Typically, ecologists will use measures of diversity to compare communities. These allow for comparisons that may hint at the presence (or absence) of processes that are driving these patterns. For our project, we focused on richness, evenness, and the Shannon diversity index. While these are typically used for the species level, they have also been used for higher levels of organization. Richness is simply the number of different types of organisms in a given area. It does not account for the number of those organisms relative to each other, e.g. community A with four iguanas and two toucans has a species richness of 2, while community B with five iguanas and two toucans still has a richness of 2. Evenness describes the relative numbers of each type relative to another type. If community A has five iguanas and five toucans, it is more “even” than a community with seven iguanas and five toucans, but both are equally “rich.” The Shannon diversity index accounts for both richness and evenness and allows for a broader comparison. This index accounts for rare species better than other indices.
The tropical setting made for particularly interesting adventures while we were in the field collecting data. Several times our group would head out under a sunny sky only to be met with a downpour minutes later. This, along with our inability to sample during the morning, made it challenging to collect a lot of data. However, it certainly added to the experience. During one of our outings, we were sampling vernal pools late at night and stumbled across a tiger-heron. These large, beautiful birds have distinctive patterning and long necks. We saw it standing as a silhouette in the tall grass, either stalking potential prey or ensuring we wouldn’t see it. Off in the distance, we heard howler monkeys and thunder clashing in battle (they aren’t particularly fond of loud noises). However, lightning would occasionally illuminate this bird for us to see it in all its glory.

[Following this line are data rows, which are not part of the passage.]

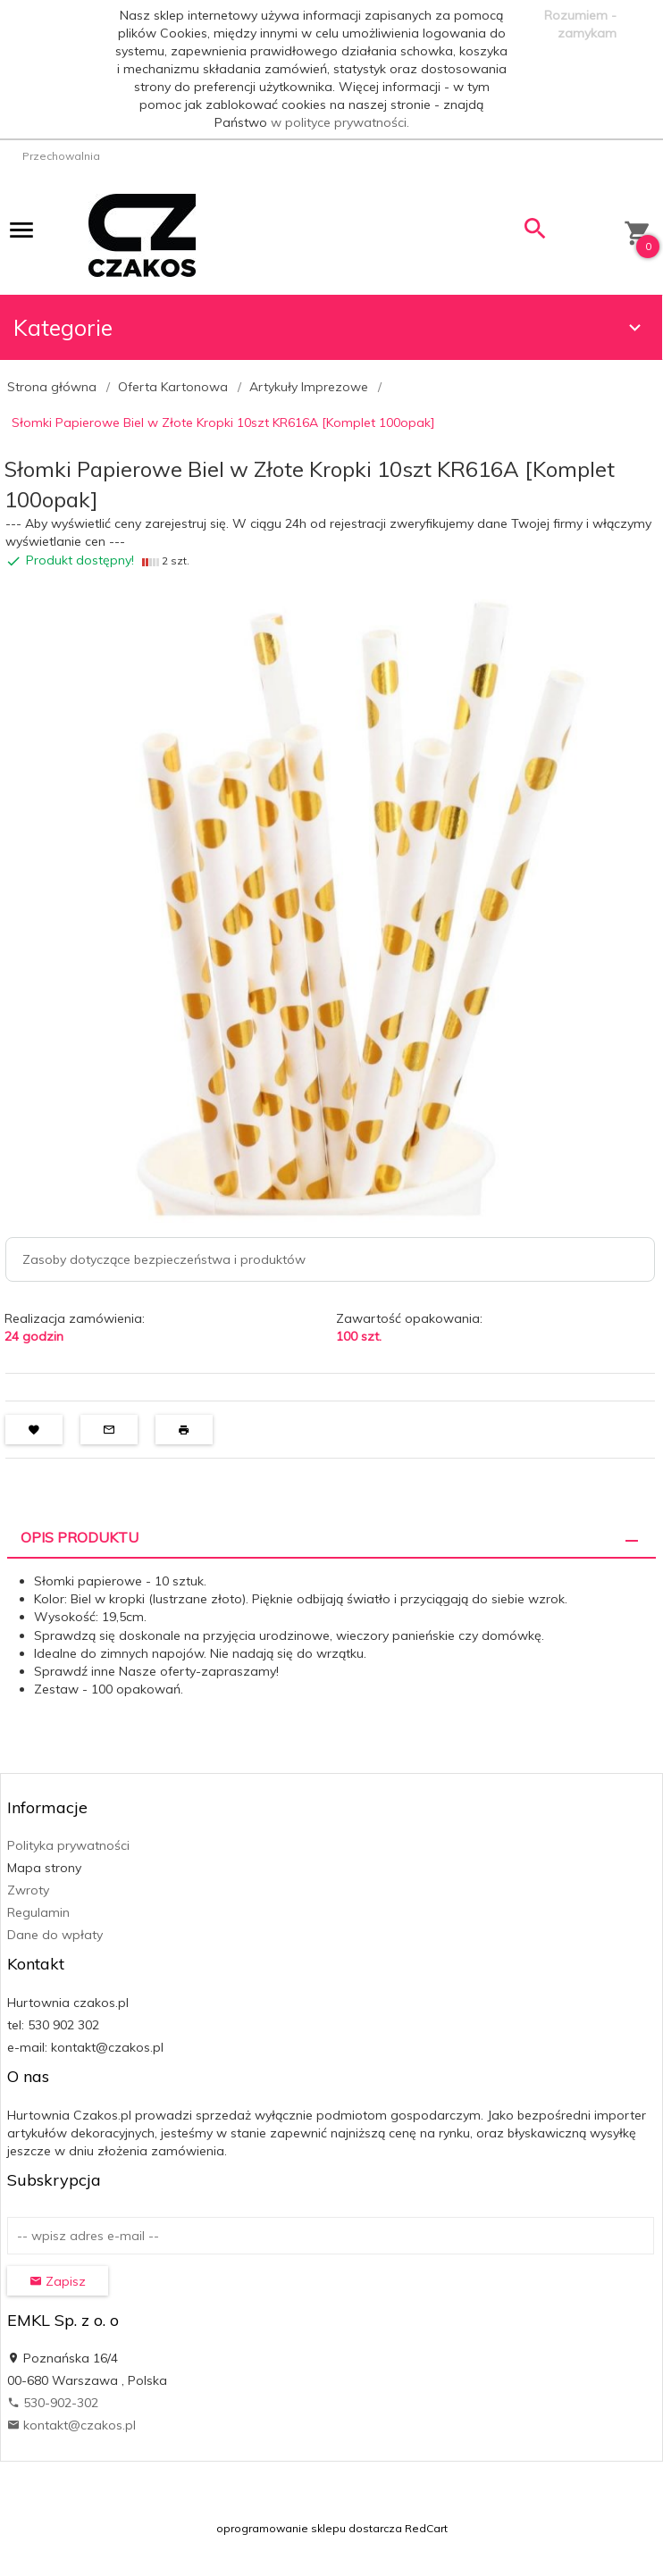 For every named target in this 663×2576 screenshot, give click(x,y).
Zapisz (57, 2281)
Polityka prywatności (68, 1845)
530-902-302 (52, 2403)
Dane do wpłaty (55, 1935)
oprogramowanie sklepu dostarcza (309, 2528)
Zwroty (28, 1890)
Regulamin (38, 1912)
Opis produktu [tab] (79, 1537)
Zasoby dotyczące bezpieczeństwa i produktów (164, 1259)
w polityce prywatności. (340, 122) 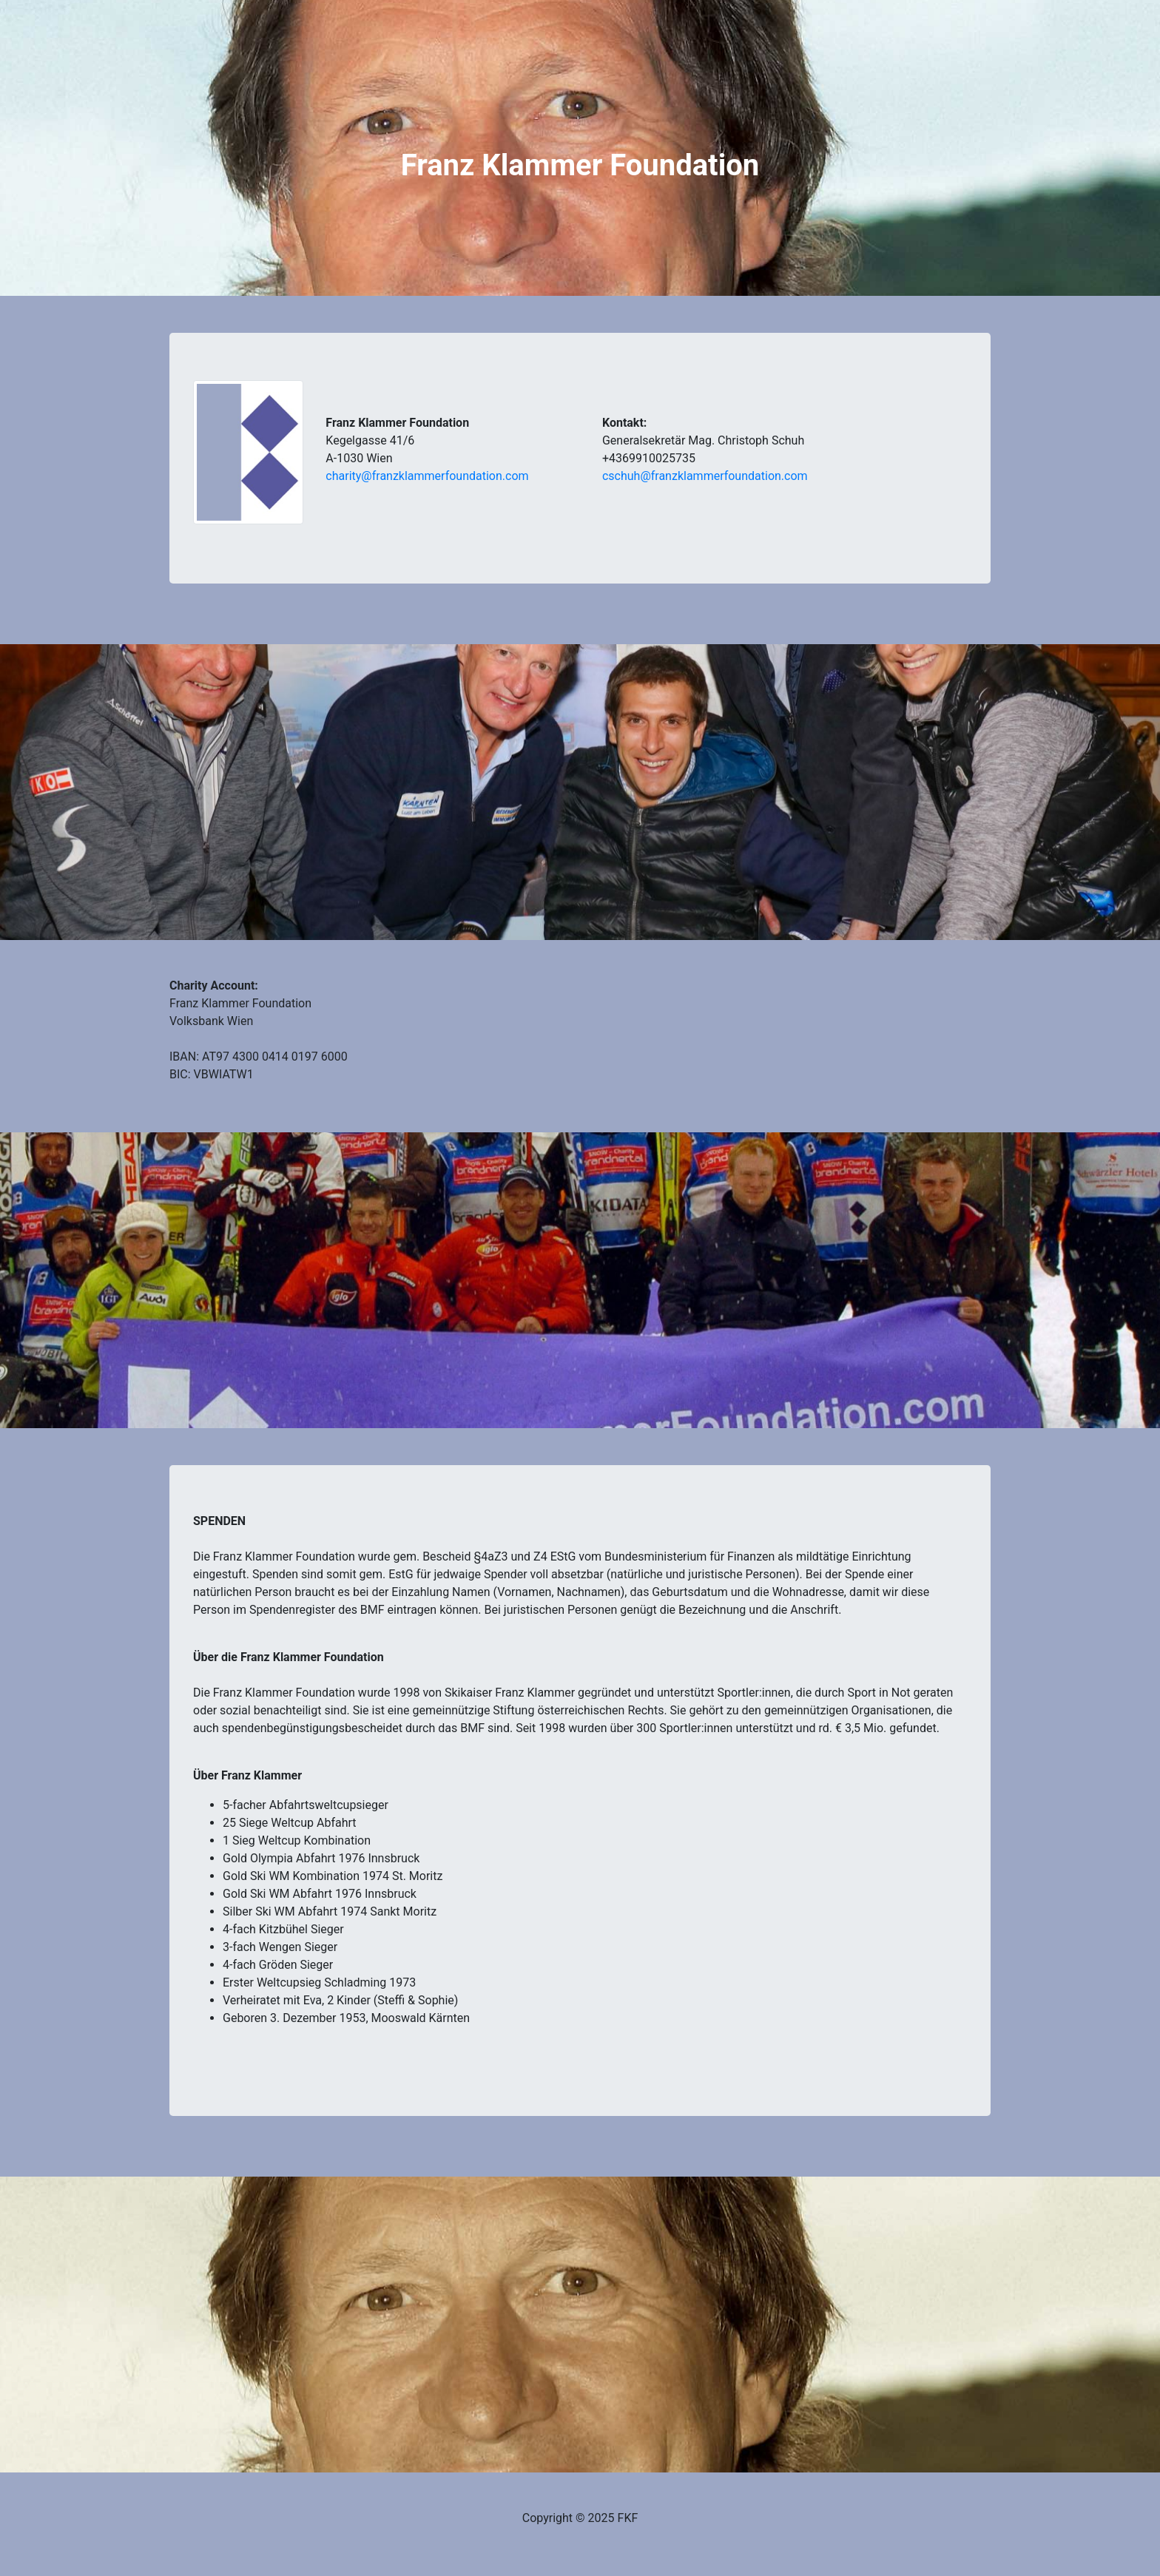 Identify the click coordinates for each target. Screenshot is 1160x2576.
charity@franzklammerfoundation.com (427, 476)
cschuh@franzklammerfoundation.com (705, 476) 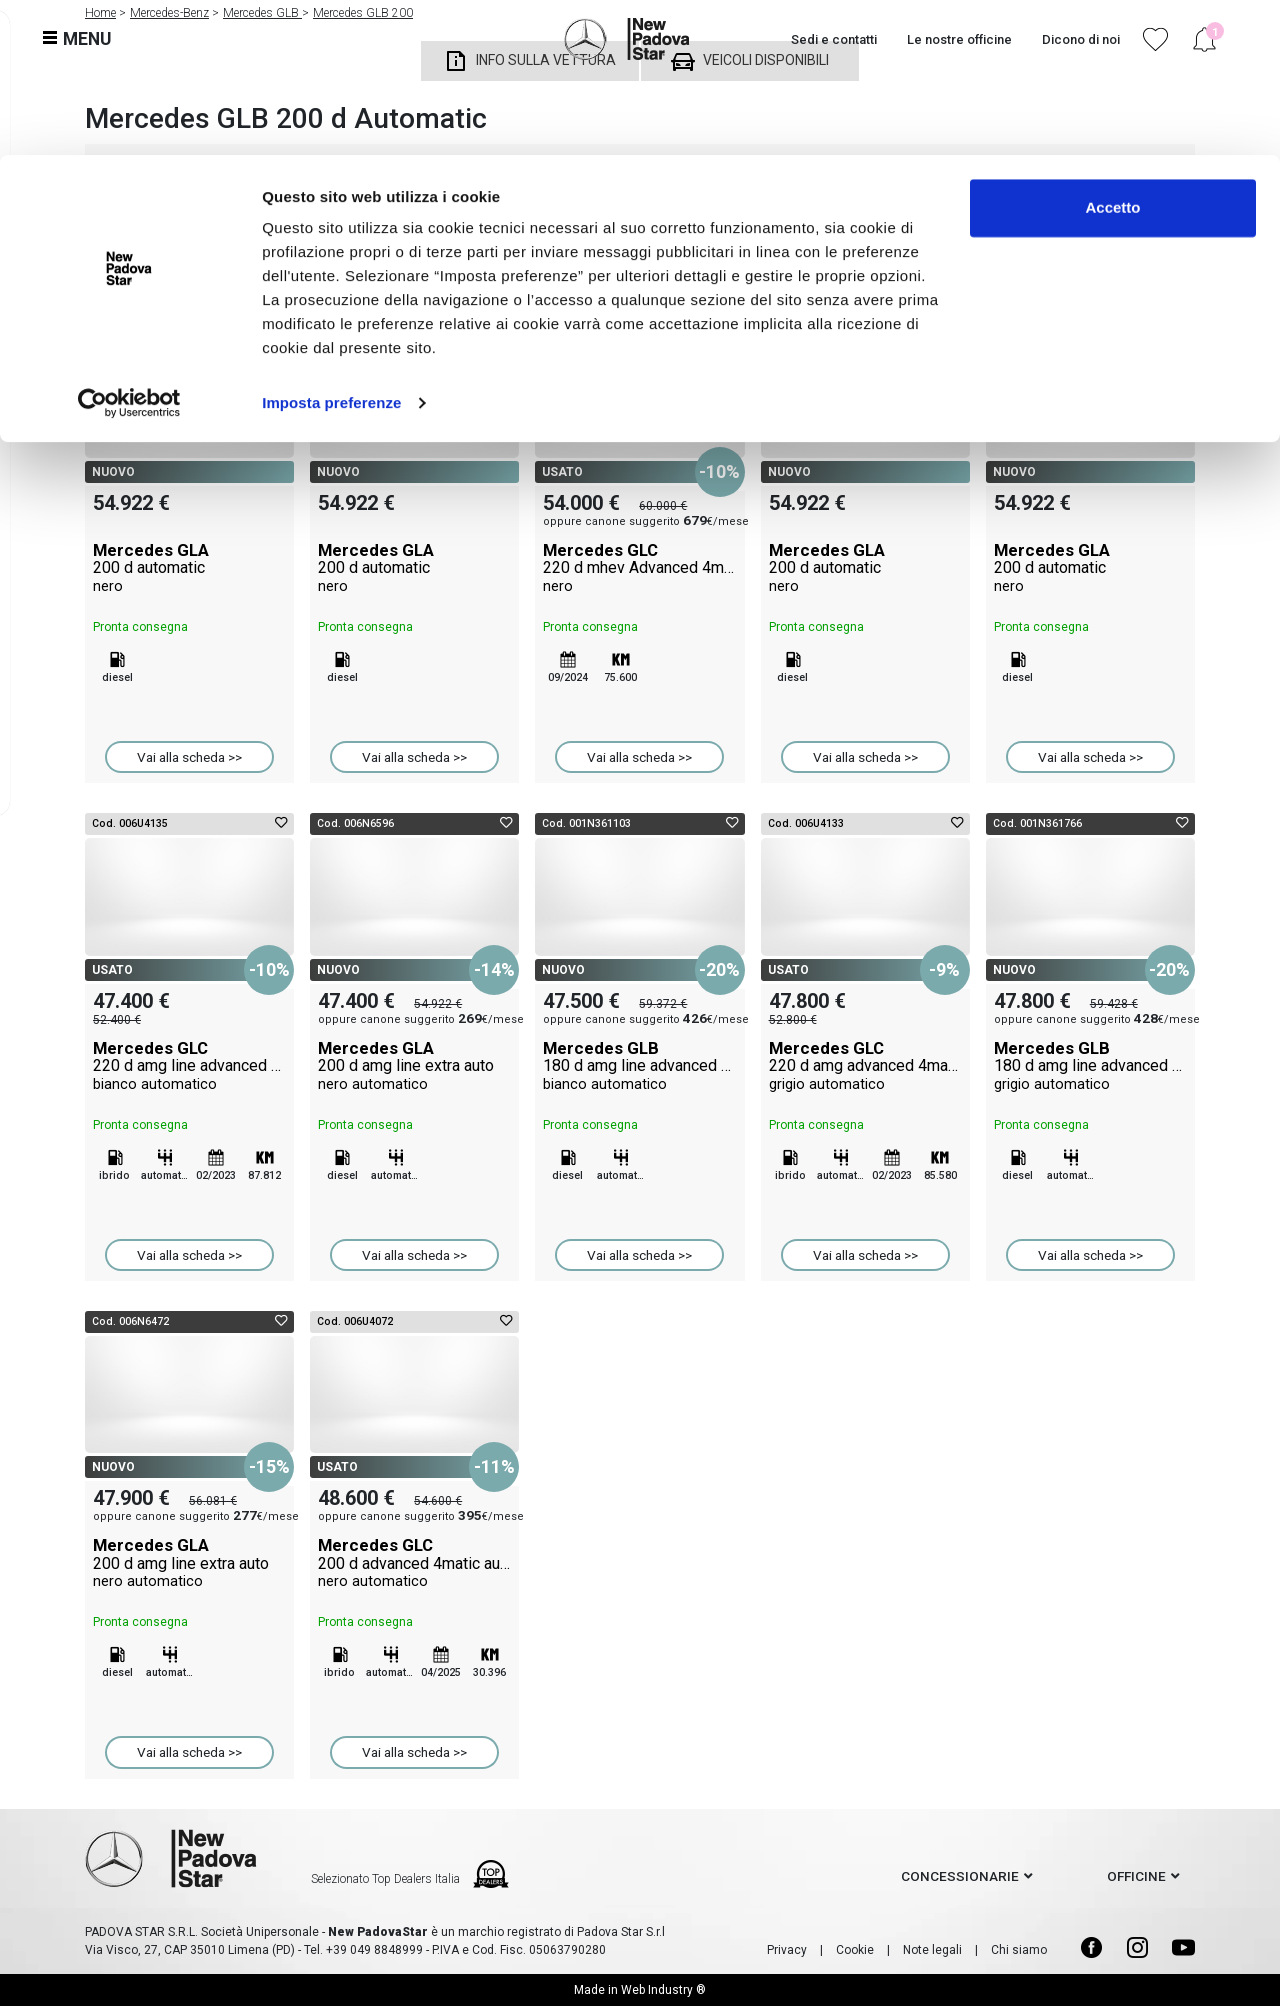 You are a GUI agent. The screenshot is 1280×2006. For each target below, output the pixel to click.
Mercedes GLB (639, 1066)
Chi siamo (1019, 1950)
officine (1136, 1876)
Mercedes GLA (189, 568)
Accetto (1112, 52)
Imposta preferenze (331, 247)
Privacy (787, 1950)
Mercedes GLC (639, 568)
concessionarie (960, 1876)
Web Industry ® (663, 1990)
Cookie (855, 1950)
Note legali (932, 1950)
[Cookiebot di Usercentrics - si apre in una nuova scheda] (129, 248) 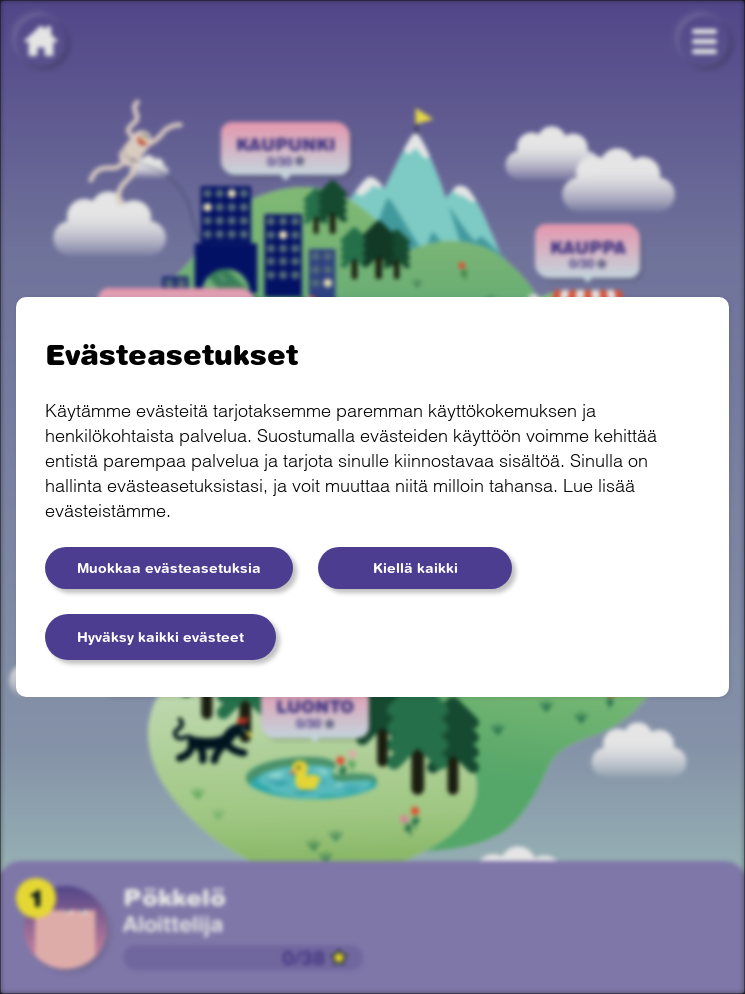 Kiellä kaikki (415, 568)
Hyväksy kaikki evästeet (160, 637)
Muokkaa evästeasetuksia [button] (169, 568) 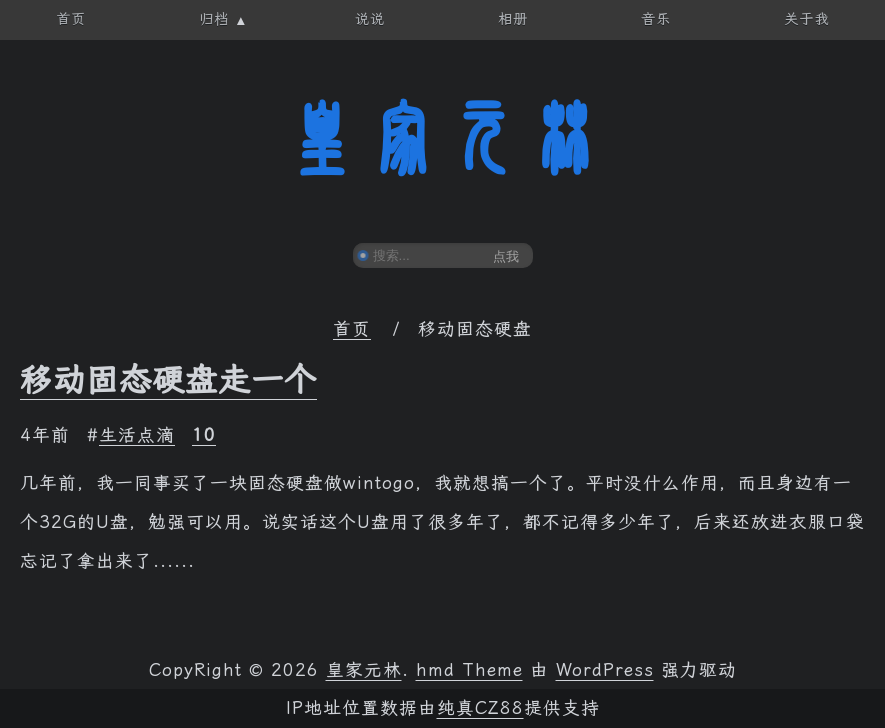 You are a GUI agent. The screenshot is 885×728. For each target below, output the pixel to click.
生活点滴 (137, 435)
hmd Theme (469, 670)
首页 (352, 329)
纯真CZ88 (480, 708)
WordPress (605, 670)
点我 (506, 256)
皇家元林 (443, 139)
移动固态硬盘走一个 (168, 380)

During another outing, we encountered two aquatic turtles, several species of frogs, and glimpsed a juvenile caiman. While these were not our focal species, the ability to interact at such a fine scale brought to light many of the large scale concepts of ecology that are taken for granted. Some research focuses on ‘model’ organisms or organisms which are of particular importance for testing an idea. However, what is lost is the bigger picture: the ecosystem is more than the sum of its parts. There may be some systems which are too complex for us to truly depict, but we can still use science to get a glimpse into how they operate. Indeed, all models are wrong but some are useful. Despite the limitations of empirical research, it is the best method we have for examining reality. We often take for granted what is ‘known,’ but what is currently known was not always so. The sheer amount of work required for even the smallest of projects always amazes me and makes me appreciate the endeavors of scientists worldwide all the more.